XPERI INC (XPER)
Sector: Information Technology
2026 Annual Meeting Analysis
XPERI INC · Meeting: April 17, 2026
Directors FOR
2
Directors AGAINST
5
Say on Pay
FOR
Auditor
FOR
Director Elections
Election of Directors
Against Analysis
Ms. Antonellis has served since 2022, giving her full overlap with XPERI's 3-year underperformance versus its disclosed peer group (-33.8 percentage points below the peer median, well above the 20-point trigger for a stock that has declined in absolute terms), and the 5-year record does not provide relief since XPERI also underperforms peers over that longer period.
Ms. Durr has served since 2022, giving her full overlap with XPERI's sustained underperformance versus the company-disclosed peer group, and the 5-year TSR comparison also fails to meet the mitigant threshold, so the AGAINST determination stands.
Mr. Habiger has served as Board Chair since 2022 and bears accountability for the full underperformance period; additionally, he currently sits on four public company boards (Xperi, Reddit, Boston Scientific, and Enersys), which meets the overboarding threshold of four or more public board seats under our policy, providing a second independent reason to vote against.
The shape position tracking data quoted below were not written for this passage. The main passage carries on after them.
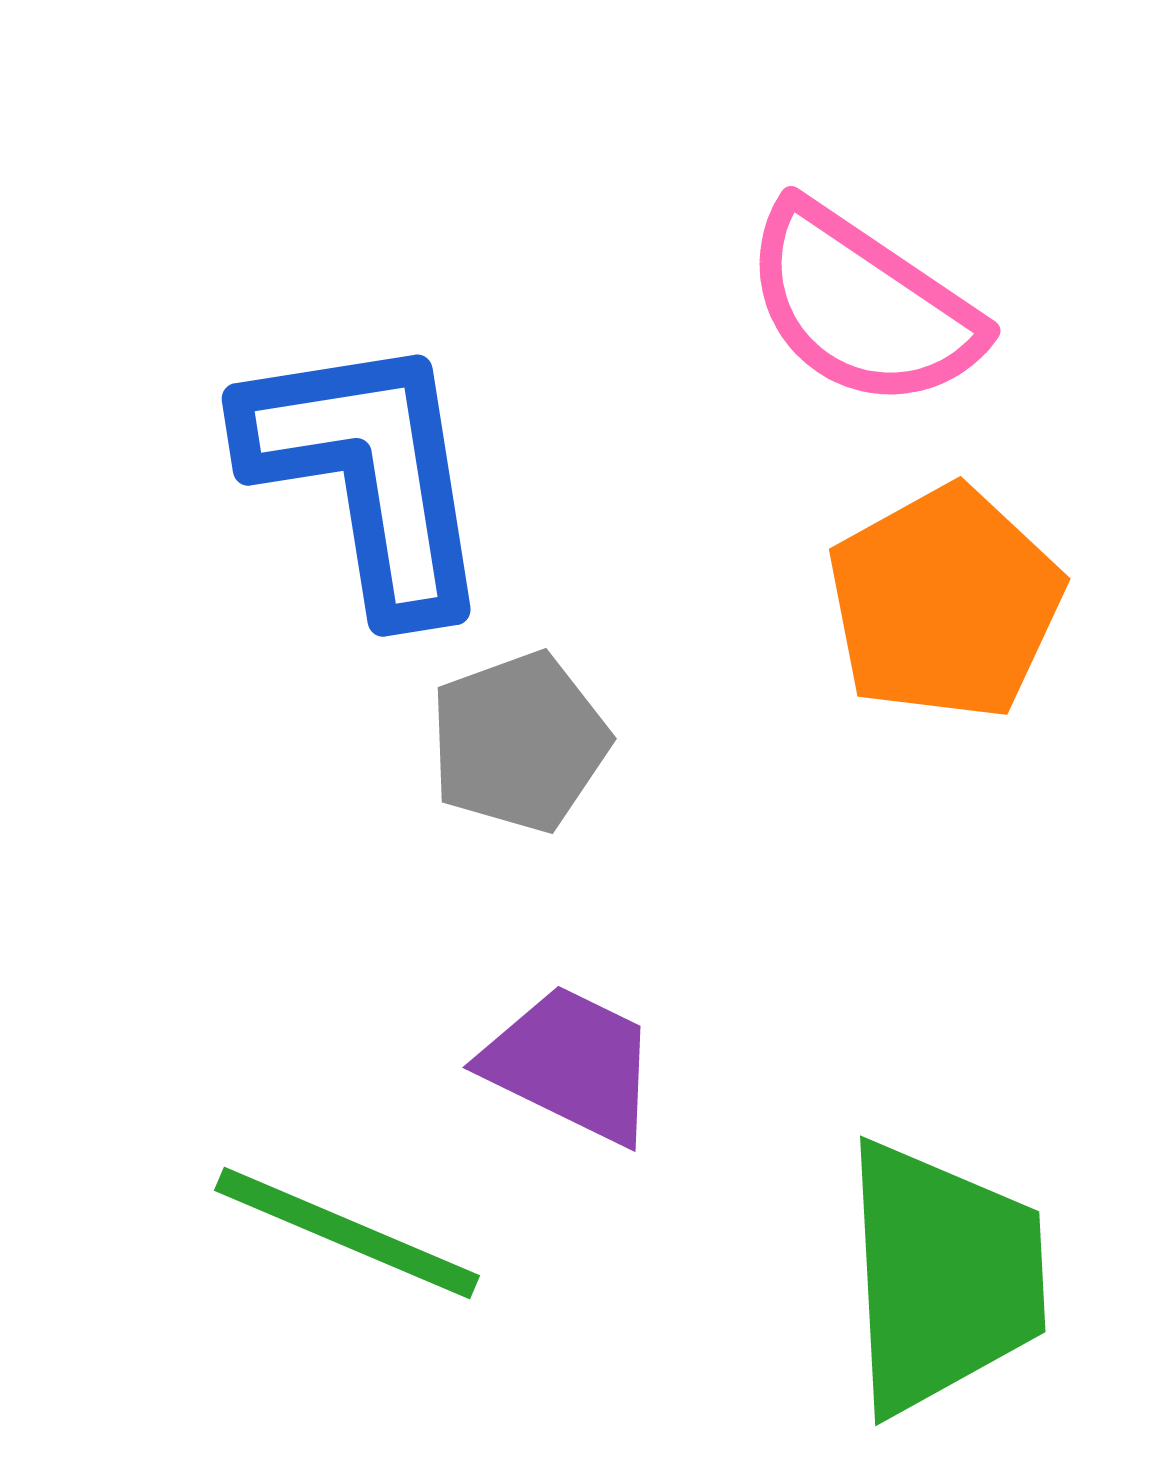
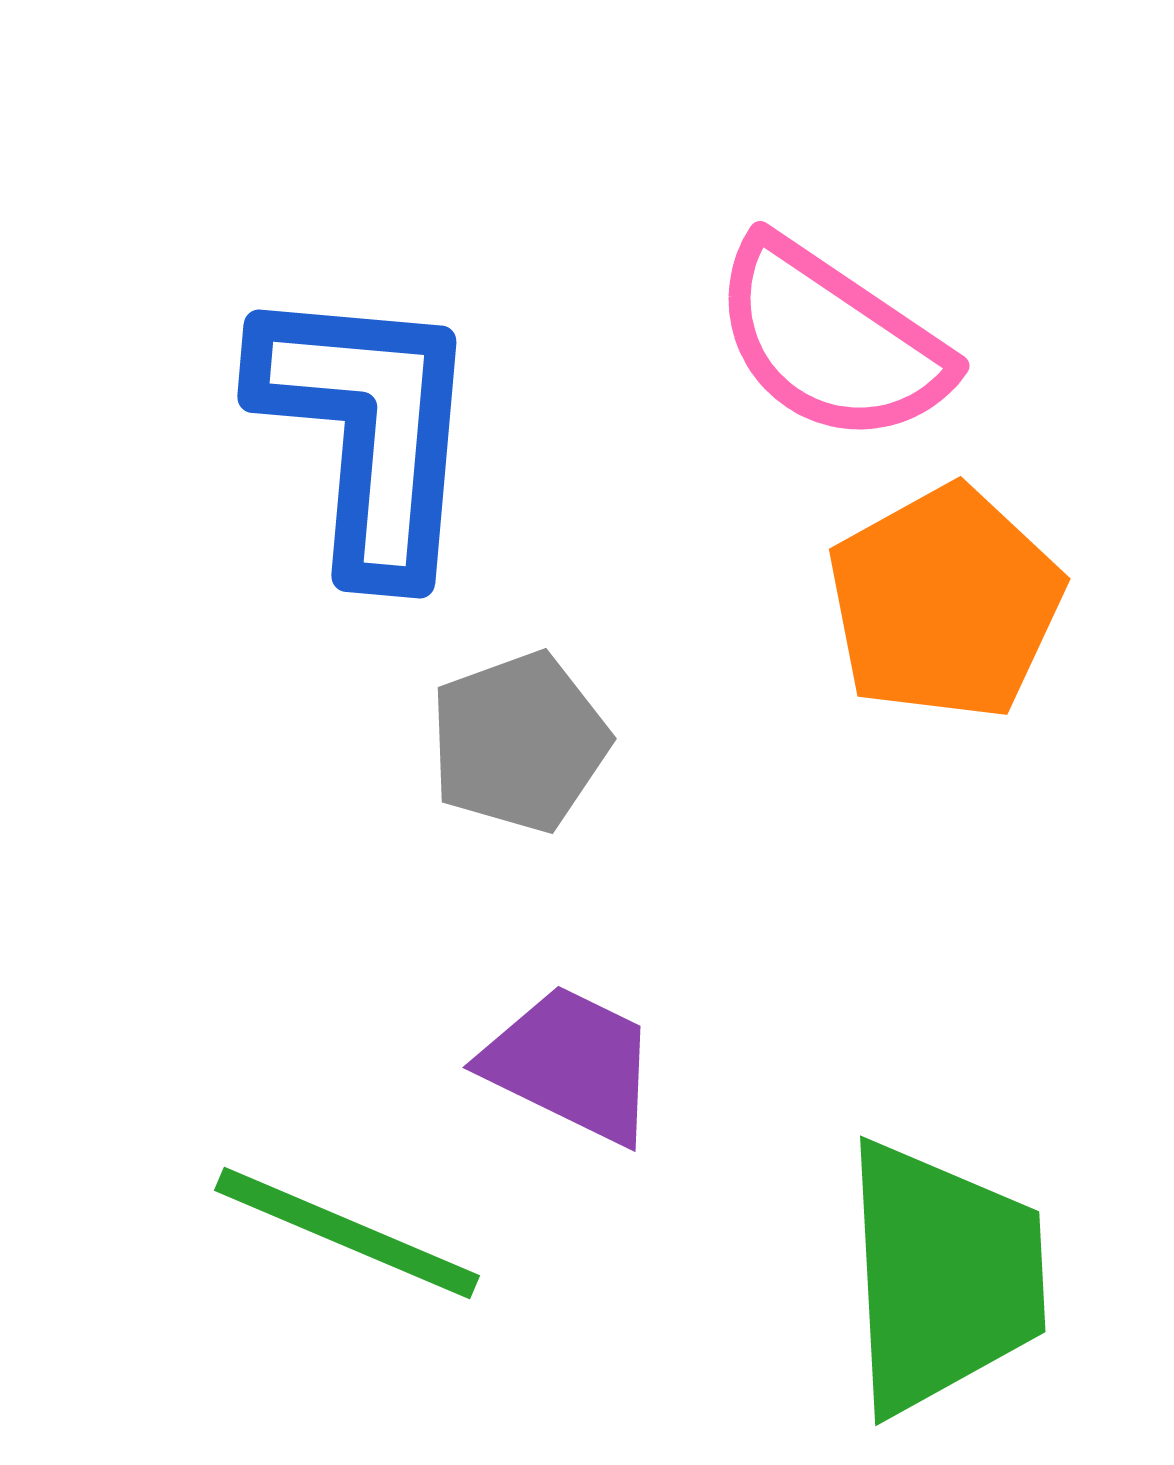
pink semicircle: moved 31 px left, 35 px down
blue L-shape: moved 44 px up; rotated 14 degrees clockwise
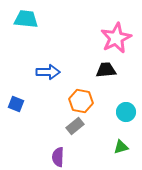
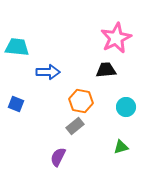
cyan trapezoid: moved 9 px left, 28 px down
cyan circle: moved 5 px up
purple semicircle: rotated 24 degrees clockwise
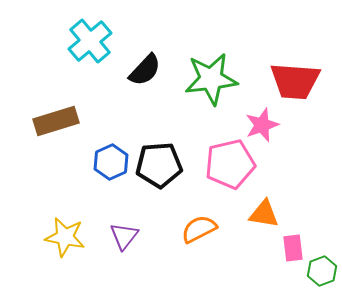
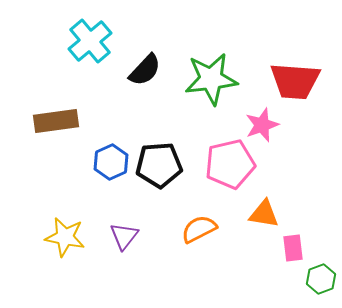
brown rectangle: rotated 9 degrees clockwise
green hexagon: moved 1 px left, 8 px down
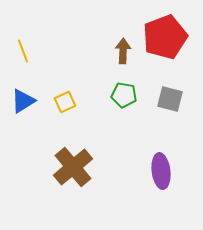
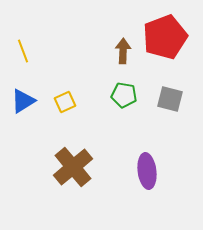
purple ellipse: moved 14 px left
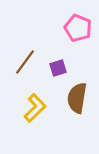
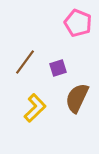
pink pentagon: moved 5 px up
brown semicircle: rotated 16 degrees clockwise
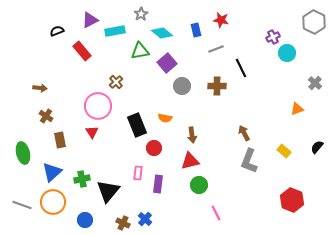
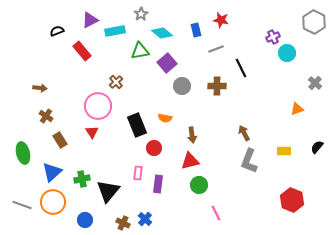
brown rectangle at (60, 140): rotated 21 degrees counterclockwise
yellow rectangle at (284, 151): rotated 40 degrees counterclockwise
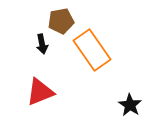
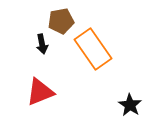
orange rectangle: moved 1 px right, 1 px up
Mr. Kirchner has served as CEO and director since 2022 and has full overlap with the company's 3-year stock decline of -43.8%, which trails the peer group median by 33.8 percentage points — well above the 20-point trigger for a company with a negative absolute return — and the 5-year record similarly underperforms peers, so no mitigant applies.
Mr. Seams has served since 2022, giving him full overlap with XPERI's material underperformance relative to its disclosed peer group over both 3-year and 5-year periods, and the 5-year mitigant does not apply since peer-relative underperformance persists over that longer timeframe as well.
For Analysis
Ms. Gorman joined in June 2024, which is within the 24-month window that exempts newer directors from the stock performance trigger, so no TSR-based concern applies to her at this time.
Mr. Randall joined in June 2024, which is within the 24-month exemption window for new directors, so the TSR underperformance trigger does not apply to him at this time.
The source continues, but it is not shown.